Decline in labor force participation mainly stems from the aging of the population. Fewer hands on deck means each pair must be more efficient, making technology more important than ever. Over the past 50 years, U.S. GDP growth has averaged 3.3 percent – roughly half stemming from a growing labor force, and half from higher productivity. Improved technologies make the most of available workers by increasing productivity.
The composition of jobs in an economy is not an arbitrary choice to be made by government or even by employers. It depends on what tasks consumers need performed, and what technologies we deploy to perform them. Develop self-service gas stations, and you don’t need gas jockeys. Develop video streaming, and you don’t need video store employees.
The decline of agriculture as a mainstay of jobs didn’t make us poorer, or less capable of growing food. It made us wealthier, and multiplied food supply. In 1900, about 40 percent of Americans worked in agriculture. Now, only about 2 percent do. That decline didn’t take place simply because people felt a sudden hankering to leave the farm. Mechanical harvesting, hybrid corn, automation of the egg production process, and other technologies to bolster agricultural productivity increased the economic value of mental labor. A fertile mind became more important than a strong back. Similarly, as manufacturing increasingly becomes a sector driven by new technologies and people able to marshal them, fewer workers are needed to produce the same level of output. In effect, jobs are leaving the factories of the rust belt for the technology firms of the sun belt.
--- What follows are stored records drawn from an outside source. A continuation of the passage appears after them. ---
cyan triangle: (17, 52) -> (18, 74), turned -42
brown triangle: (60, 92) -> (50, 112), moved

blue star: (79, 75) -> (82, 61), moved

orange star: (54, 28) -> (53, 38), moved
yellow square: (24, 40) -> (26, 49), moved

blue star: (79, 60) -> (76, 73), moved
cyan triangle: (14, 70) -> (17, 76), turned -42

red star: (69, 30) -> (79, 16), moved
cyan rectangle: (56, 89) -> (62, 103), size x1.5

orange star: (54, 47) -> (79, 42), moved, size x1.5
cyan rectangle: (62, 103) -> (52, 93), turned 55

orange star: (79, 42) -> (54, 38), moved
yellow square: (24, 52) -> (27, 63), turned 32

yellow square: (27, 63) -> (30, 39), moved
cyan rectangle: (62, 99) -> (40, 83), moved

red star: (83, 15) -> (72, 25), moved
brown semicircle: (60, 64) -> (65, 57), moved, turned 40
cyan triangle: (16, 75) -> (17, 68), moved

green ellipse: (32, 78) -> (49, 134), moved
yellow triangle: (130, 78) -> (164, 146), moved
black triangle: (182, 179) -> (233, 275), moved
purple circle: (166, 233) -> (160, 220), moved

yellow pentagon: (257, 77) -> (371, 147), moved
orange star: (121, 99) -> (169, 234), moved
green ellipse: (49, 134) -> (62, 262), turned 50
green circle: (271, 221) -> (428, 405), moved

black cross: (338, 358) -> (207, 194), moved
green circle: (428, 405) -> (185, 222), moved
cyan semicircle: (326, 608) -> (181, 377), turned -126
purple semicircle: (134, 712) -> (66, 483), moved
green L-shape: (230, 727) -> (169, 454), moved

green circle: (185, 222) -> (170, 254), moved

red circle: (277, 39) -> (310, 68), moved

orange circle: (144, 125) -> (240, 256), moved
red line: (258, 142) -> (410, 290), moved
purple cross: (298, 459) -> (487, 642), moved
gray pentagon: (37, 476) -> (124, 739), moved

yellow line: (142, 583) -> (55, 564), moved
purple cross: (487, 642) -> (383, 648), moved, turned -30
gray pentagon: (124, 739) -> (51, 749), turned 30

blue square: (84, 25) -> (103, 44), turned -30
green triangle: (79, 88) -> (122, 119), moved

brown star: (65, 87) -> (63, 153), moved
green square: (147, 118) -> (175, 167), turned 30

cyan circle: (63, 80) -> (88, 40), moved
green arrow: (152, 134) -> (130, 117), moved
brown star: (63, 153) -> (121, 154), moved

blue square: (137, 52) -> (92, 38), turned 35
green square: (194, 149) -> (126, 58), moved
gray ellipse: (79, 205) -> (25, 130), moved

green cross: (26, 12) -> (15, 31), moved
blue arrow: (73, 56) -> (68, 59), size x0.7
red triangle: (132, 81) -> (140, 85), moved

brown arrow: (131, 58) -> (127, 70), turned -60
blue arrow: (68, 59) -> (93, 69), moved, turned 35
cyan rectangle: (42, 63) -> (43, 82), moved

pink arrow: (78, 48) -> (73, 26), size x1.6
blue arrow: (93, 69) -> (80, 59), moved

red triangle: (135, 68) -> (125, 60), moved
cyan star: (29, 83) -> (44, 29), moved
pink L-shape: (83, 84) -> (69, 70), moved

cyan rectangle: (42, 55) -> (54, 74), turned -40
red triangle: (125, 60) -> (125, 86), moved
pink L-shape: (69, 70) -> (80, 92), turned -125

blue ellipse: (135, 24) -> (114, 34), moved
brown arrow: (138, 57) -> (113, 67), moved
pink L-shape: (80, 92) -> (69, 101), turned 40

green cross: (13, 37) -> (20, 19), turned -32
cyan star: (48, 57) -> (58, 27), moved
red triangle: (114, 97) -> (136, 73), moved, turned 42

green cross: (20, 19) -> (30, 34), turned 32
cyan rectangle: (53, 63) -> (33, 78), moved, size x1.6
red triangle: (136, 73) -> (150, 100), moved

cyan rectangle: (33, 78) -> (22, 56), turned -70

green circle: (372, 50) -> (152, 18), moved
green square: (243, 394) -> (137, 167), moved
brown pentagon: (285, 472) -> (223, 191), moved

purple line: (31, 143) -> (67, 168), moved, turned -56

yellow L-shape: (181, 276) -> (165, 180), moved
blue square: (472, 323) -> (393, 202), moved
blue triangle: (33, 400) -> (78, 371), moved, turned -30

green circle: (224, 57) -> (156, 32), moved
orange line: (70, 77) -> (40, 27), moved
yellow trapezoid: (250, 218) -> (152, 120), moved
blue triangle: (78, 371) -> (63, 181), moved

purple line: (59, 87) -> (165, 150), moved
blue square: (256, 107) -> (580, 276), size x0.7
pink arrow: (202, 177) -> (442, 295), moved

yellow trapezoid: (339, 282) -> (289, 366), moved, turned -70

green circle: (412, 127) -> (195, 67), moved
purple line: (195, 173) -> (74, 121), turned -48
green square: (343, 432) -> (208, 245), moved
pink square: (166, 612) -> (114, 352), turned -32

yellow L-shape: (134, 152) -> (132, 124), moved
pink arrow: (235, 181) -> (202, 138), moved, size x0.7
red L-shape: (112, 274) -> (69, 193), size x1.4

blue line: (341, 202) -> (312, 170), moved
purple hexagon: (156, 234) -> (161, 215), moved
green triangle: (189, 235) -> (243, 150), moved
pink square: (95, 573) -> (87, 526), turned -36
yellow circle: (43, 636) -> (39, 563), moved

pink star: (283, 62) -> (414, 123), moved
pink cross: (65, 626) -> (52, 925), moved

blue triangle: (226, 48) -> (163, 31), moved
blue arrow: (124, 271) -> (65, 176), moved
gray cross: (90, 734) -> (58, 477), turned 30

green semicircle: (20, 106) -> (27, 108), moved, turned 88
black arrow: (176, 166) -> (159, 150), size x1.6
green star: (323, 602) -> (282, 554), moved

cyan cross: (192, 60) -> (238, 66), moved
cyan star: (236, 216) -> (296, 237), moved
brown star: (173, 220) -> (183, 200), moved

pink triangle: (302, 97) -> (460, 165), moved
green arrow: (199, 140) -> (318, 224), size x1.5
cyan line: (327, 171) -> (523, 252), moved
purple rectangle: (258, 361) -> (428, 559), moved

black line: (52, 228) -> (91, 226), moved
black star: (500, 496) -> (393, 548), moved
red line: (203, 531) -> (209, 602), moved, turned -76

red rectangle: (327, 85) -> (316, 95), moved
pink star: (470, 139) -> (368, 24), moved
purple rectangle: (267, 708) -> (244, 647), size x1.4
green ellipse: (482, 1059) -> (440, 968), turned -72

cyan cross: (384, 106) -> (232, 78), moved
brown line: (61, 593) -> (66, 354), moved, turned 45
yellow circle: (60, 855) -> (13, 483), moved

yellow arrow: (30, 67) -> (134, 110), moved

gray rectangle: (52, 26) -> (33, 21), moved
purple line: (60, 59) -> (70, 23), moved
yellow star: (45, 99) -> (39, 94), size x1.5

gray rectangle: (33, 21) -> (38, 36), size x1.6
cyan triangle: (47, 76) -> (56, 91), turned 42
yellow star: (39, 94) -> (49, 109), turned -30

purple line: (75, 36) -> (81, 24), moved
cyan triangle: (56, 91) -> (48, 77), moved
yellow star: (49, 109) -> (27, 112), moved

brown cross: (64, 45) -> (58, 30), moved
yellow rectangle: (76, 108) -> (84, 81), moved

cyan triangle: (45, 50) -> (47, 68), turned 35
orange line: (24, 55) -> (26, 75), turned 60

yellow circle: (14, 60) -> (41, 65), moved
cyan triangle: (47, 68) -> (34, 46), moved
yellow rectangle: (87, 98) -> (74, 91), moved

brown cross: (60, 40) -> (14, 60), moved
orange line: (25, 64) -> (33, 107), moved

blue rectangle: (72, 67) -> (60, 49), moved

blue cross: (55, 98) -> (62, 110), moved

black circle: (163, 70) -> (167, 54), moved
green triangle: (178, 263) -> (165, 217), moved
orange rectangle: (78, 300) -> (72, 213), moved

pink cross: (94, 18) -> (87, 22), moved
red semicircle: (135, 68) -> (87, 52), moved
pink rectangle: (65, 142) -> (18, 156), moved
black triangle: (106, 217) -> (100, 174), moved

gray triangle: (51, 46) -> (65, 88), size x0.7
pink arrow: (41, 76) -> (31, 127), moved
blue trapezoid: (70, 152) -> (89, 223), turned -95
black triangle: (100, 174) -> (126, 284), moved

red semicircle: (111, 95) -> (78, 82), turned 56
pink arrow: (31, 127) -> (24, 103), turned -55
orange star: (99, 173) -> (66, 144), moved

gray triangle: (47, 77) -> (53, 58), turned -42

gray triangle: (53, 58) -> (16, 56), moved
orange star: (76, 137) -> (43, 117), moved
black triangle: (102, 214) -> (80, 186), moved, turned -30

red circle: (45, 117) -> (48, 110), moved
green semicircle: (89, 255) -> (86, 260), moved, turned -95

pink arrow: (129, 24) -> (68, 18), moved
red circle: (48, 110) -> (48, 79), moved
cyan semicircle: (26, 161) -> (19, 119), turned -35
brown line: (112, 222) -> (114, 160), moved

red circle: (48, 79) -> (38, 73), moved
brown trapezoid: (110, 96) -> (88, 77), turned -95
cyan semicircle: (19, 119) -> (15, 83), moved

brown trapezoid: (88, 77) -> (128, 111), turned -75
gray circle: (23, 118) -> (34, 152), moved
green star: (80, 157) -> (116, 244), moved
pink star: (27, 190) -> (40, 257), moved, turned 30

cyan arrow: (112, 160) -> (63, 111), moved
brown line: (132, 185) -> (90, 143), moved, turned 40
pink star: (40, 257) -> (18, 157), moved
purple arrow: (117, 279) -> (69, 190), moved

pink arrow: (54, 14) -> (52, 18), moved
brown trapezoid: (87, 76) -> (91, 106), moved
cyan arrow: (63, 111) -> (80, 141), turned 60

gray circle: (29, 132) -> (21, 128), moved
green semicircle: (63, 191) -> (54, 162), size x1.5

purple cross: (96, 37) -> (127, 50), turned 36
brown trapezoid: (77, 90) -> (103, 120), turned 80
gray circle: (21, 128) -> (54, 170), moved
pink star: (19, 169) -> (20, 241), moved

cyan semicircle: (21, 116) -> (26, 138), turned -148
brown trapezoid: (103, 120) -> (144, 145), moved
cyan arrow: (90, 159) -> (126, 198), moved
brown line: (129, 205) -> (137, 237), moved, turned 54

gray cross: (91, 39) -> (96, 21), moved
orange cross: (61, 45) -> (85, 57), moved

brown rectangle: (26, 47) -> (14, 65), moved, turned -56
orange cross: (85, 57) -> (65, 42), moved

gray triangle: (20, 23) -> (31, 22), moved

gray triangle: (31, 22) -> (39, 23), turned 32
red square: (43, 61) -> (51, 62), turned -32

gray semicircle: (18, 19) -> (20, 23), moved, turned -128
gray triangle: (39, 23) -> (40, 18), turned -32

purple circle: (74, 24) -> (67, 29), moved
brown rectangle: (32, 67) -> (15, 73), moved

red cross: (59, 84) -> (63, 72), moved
One can aspire to any job imaginable. But one shouldn’t expect to earn a living at it unless it provides people with something they need. You can be the best blacksmith in the world, but that doesn’t get you a job if no one needs a blacksmith. Nobody develops, invests in, or purchases a product in order to create jobs. We do it to obtain value. The jobs generated are a by-product of the wealth creation process, just as the jobs eliminated are a side effect of it. That isn’t a bug of capitalism, it’s a feature. It focuses the economy on doing what we want it to – create goods and services that people want or need, as efficiently as possible.
No doubt, a smaller percentage of adults are participating in the labor force than a couple of decades ago. But that isn’t so much because people are falling out of a more complex and skill-demanding economy as the fact that baby boomers are reaching retirement age. The labor force participation rate began to grow in the late 1970s, about the time baby boomers were entering the workforce. It started to decline early in this century, about when they began to reach retirement age. Baby boomers have been like a pig traveling through a python, causing bulges in the ranks first of elementary and high schools, then colleges and universities, then in the workforce. Now, baby boomers are retiring. The python has digested the pig.
In contrast, discouraged workers make up a relatively small part of labor force decline. The U.S. unemployment rate in August was just 4.4 percent. Labor Department statistics indicate that including discouraged workers and part-timers who would rather have full-time jobs would increase the rate only to 8.6 percent. That’s higher than the standard unemployment measure – but far lower than the levels of just a few years ago.
Rather than a large reserve army of unemployed demanding a chance to work, there are more jobs waiting to be filled. To fill that gap, we need new, improved and more widely disseminated technologies, more efficient production methods and wider supply chains. We need to pack more wealth-creating wallop per worker.